Smashing Automatic Speech Recognition Models with x-fast

This tutorial demonstrates how to use the pruna package to optimize any custom whisper model. In this case, the outputted model is a smashed whisper model. We will use the openai/whisper-large-v3 model as an example.

Loading the ASR model

First, load your asr model.

import torch
from transformers import AutoModelForSpeechSeq2Seq, AutoProcessor, pipeline
from datasets import load_dataset

device = "cuda:0" if torch.cuda.is_available() else "cpu"
torch_dtype = torch.float16 if torch.cuda.is_available() else torch.float32

model_id = "openai/whisper-large-v3"

model = AutoModelForSpeechSeq2Seq.from_pretrained(
    model_id, torch_dtype=torch_dtype, low_cpu_mem_usage=True, use_safetensors=True, attn_implementation="eager"
)
model.to(device)

processor = AutoProcessor.from_pretrained(model_id)

Initializing the Smash Config

Next, initialize the smash_config.

from pruna_engine.SmashConfig import SmashConfig

# Initialize the SmashConfig
smash_config = SmashConfig()
smasher_config['task'] = 'audio_text_transcription'
smasher_config['compilers'] = ['x-fast']
# uncomment the following line to quantize the model to 16 bits
# smasher_config['quantizers'] = half

Smashing the Model

Now, smash the model.

from pruna.smash import smash

# Smash the model
smashed_model = smash(
    model=model,
    api_key='<your-api-key>',  # replace <your-api-key> with your actual API key
    smash_config=smash_config,
)

Don’t forget to replace the api_key by the one provided by PrunaAI.

Preparing the Input

dataset = load_dataset("distil-whisper/librispeech_long", "clean", split="validation")
sample = dataset[0]["audio"]
input_features = processor(sample["array"], sampling_rate=sample["sampling_rate"], return_tensors="pt").input_features.cuda().half()
prompt = processor.get_decoder_prompt_ids(language="english", task="transcribe")

Running the Model

Finally, run the model to transcribe the audio file.
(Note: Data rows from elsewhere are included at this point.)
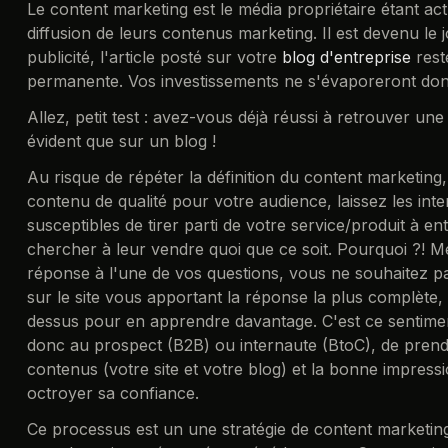
Le content marketing est le média propriétaire étant actu
diffusion de leurs contenus marketing. Il est devenu le
publicité, l'article posté sur votre
blog d'entreprise
rest
permanente. Vos investissements ne s'évaporeront don
Allez, petit test : avez-vous déjà réussi à retrouver une
évident que sur un blog !
Au risque de répéter la définition du content marketing
contenu de qualité pour votre audience, laissez les inte
susceptibles de tirer parti de votre service/produit à 
chercher à leur vendre quoi que ce soit. Pourquoi ?! M
réponse à l'une de vos questions, vous ne souhaitez pas
sur le site vous apportant la réponse la plus complèt
dessus pour en apprendre davantage. C'est ce sentimen
donc au prospect (B2B) ou internaute (BtoC), de prendr
contenus (votre site et votre blog) et la bonne impressi
octroyer sa confiance.
Ce processus est un une stratégie de content marketin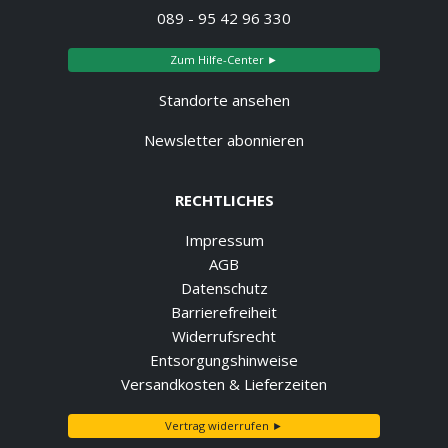
089 - 95 42 96 330
Zum Hilfe-Center ►
Standorte ansehen
Newsletter abonnieren
RECHTLICHES
Impressum
AGB
Datenschutz
Barrierefreiheit
Widerrufsrecht
Entsorgungshinweise
Versandkosten & Lieferzeiten
Vertrag widerrufen ►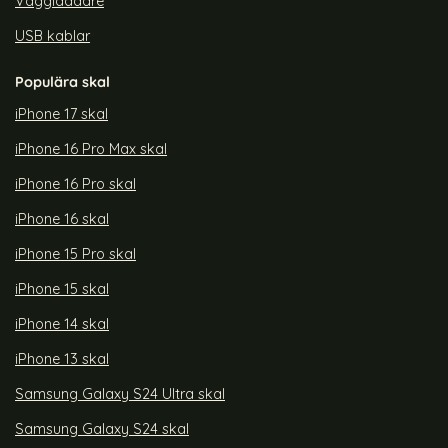
Väggladdare
USB kablar
Populära skal
iPhone 17 skal
iPhone 16 Pro Max skal
iPhone 16 Pro skal
iPhone 16 skal
iPhone 15 Pro skal
iPhone 15 skal
iPhone 14 skal
iPhone 13 skal
Samsung Galaxy S24 Ultra skal
Samsung Galaxy S24 skal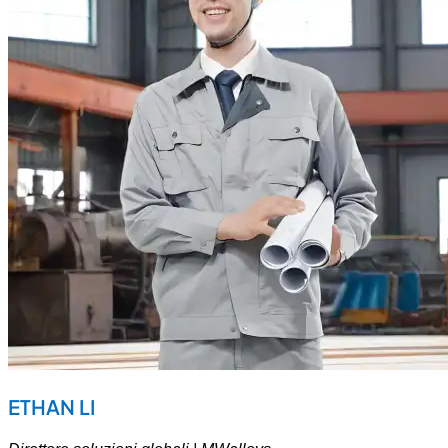
ETHAN LI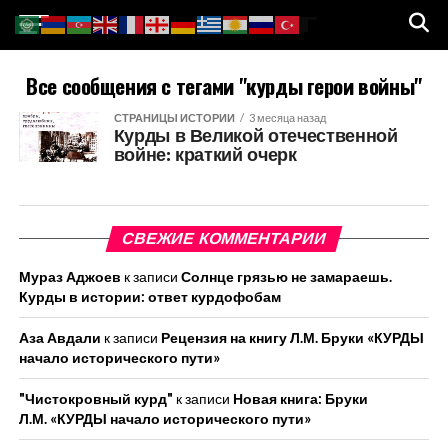
Все сообщения с тегами "курды герои войны"
СТРАНИЦЫ ИСТОРИИ
3 месяца назад
Курды в Великой отечественной
войне: краткий очерк
СВЕЖИЕ КОММЕНТАРИИ
Мураз Аджоев
к записи
Солнце грязью не замараешь.
Курды в истории: ответ курдофобам
Аза Авдали
к записи
Рецензия на книгу Л.М. Бруки «КУРДЫ
начало исторического пути»
"Чистокровный курд"
к записи
Новая книга: Бруки
Л.М. «КУРДЫ начало исторического пути»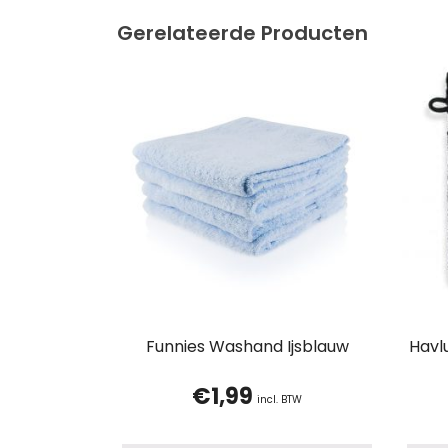
Gerelateerde Producten
Funnies Washand Ijsblauw
Havl
€
1,99
incl. BTW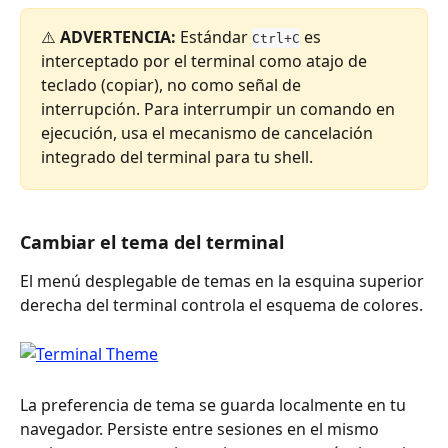
⚠️ 
ADVERTENCIA:
 Estándar 
 es 
Ctrl+C
interceptado por el terminal como atajo de 
teclado (copiar), no como señal de 
interrupción. Para interrumpir un comando en 
ejecución, usa el mecanismo de cancelación 
integrado del terminal para tu shell.
Cambiar el tema del terminal
El menú desplegable de temas en la esquina superior 
derecha del terminal controla el esquema de colores.
La preferencia de tema se guarda localmente en tu 
navegador. Persiste entre sesiones en el mismo 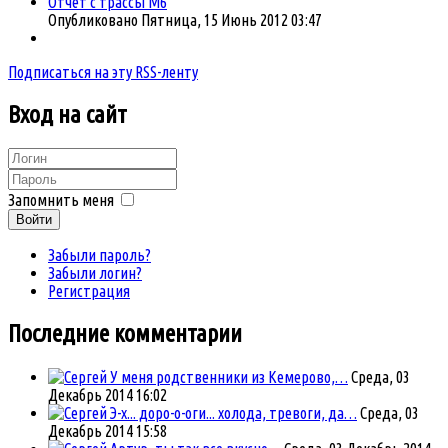
Отчёт с трассы М6
Опубликовано Пятница, 15 Июнь 2012 03:47
Подписаться на эту RSS-ленту
Вход
на сайт
Запомнить меня
Войти
Забыли пароль?
Забыли логин?
Регистрация
Последние комментарии
У меня родственники из Кемерово,…
Среда, 03
Декабрь 2014 16:02
Э-х... доро-о-оги... холода, тревоги, да…
Среда, 03
Декабрь 2014 15:58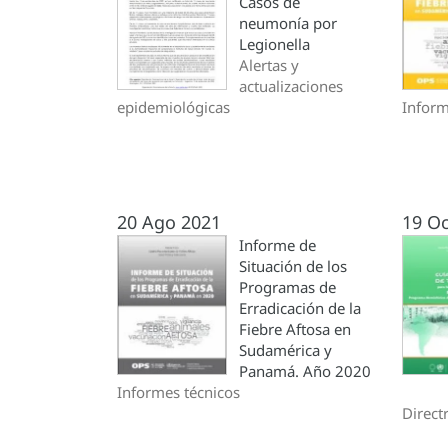
Casos de
neumonía por
Legionella
Alertas y
actualizaciones
epidemiológicas
Inform
20 Ago 2021
19 Oc
Informe de
Situación de los
Programas de
Erradicación de la
Fiebre Aftosa en
Sudamérica y
Panamá. Año 2020
Informes técnicos
Direct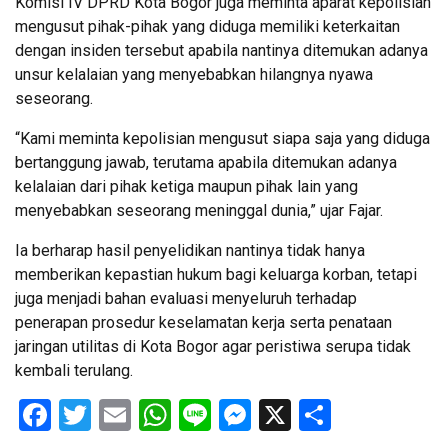
Komisi IV DPRD Kota Bogor juga meminta aparat kepolisian
mengusut pihak-pihak yang diduga memiliki keterkaitan
dengan insiden tersebut apabila nantinya ditemukan adanya
unsur kelalaian yang menyebabkan hilangnya nyawa
seseorang.
“Kami meminta kepolisian mengusut siapa saja yang diduga
bertanggung jawab, terutama apabila ditemukan adanya
kelalaian dari pihak ketiga maupun pihak lain yang
menyebabkan seseorang meninggal dunia,” ujar Fajar.
Ia berharap hasil penyelidikan nantinya tidak hanya
memberikan kepastian hukum bagi keluarga korban, tetapi
juga menjadi bahan evaluasi menyeluruh terhadap
penerapan prosedur keselamatan kerja serta penataan
jaringan utilitas di Kota Bogor agar peristiwa serupa tidak
kembali terulang.
Facebook
Twitter
Email
WhatsApp
Line
Messenger
X
Share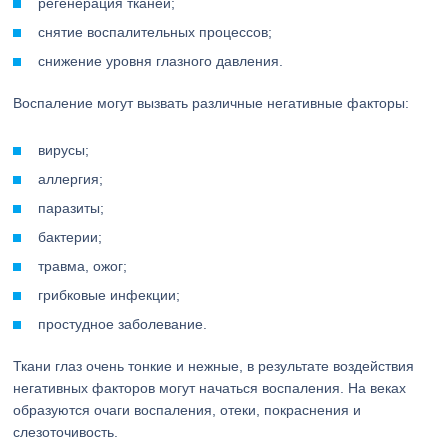
регенерация тканей;
снятие воспалительных процессов;
снижение уровня глазного давления.
Воспаление могут вызвать различные негативные факторы:
вирусы;
аллергия;
паразиты;
бактерии;
травма, ожог;
грибковые инфекции;
простудное заболевание.
Ткани глаз очень тонкие и нежные, в результате воздействия
негативных факторов могут начаться воспаления. На веках
образуются очаги воспаления, отеки, покраснения и
слезоточивость.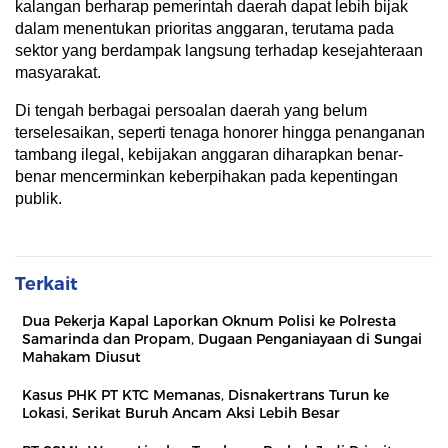
kalangan berharap pemerintah daerah dapat lebih bijak
dalam menentukan prioritas anggaran, terutama pada
sektor yang berdampak langsung terhadap kesejahteraan
masyarakat.
Di tengah berbagai persoalan daerah yang belum
terselesaikan, seperti tenaga honorer hingga penanganan
tambang ilegal, kebijakan anggaran diharapkan benar-
benar mencerminkan keberpihakan pada kepentingan
publik.
Terkait
Dua Pekerja Kapal Laporkan Oknum Polisi ke Polresta
Samarinda dan Propam, Dugaan Penganiayaan di Sungai
Mahakam Diusut
Kasus PHK PT KTC Memanas, Disnakertrans Turun ke
Lokasi, Serikat Buruh Ancam Aksi Lebih Besar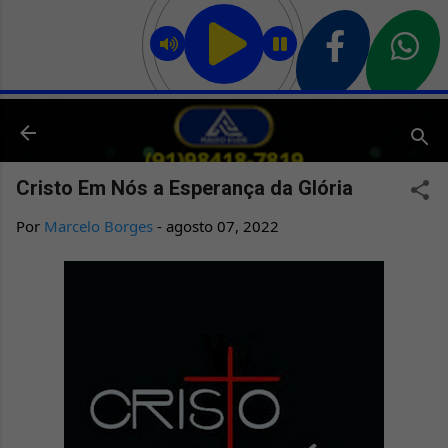
Pular para o conteúdo principal
Cristo Em Nós a Esperança da Glória
Por
Marcelo Borges
-
agosto 07, 2022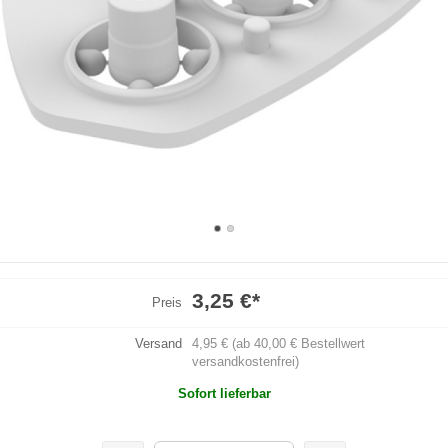
3,25 €
*
Preis
Versand
4,95 € (ab 40,00 € Bestellwert
versandkostenfrei)
Sofort lieferbar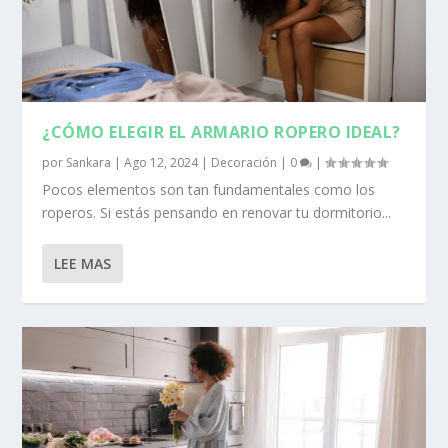
¿CÓMO ELEGIR EL ARMARIO ROPERO IDEAL?
por
Sankara
|
Ago 12, 2024
|
Decoración
|
0
|
Pocos elementos son tan fundamentales como los
roperos. Si estás pensando en renovar tu dormitorio...
LEE MAS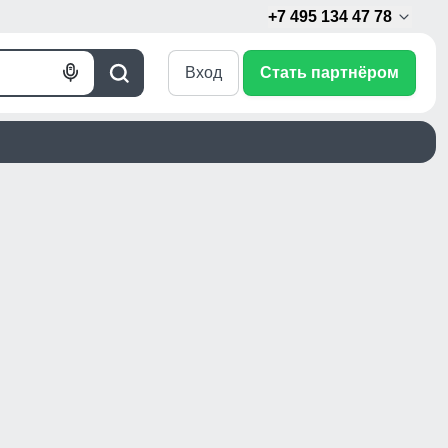
+7 495 134 47 78
Вход
Стать партнёром
Голосовой
Поиск
поиск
The first iteration may take a while to run because we do additional compilation in that time, but subsequent iterations will be very fast.

# Display the result
results = model.generate(input_features)
processor.batch_decode(results, skip_special_tokens=False)

Wrap Up

Congratulations! You have successfully smashed an ASR model. You can now use the pruna package to optimize any custom ASR model. The only parts that you should modify are step 1 and step 5 to fit your use case.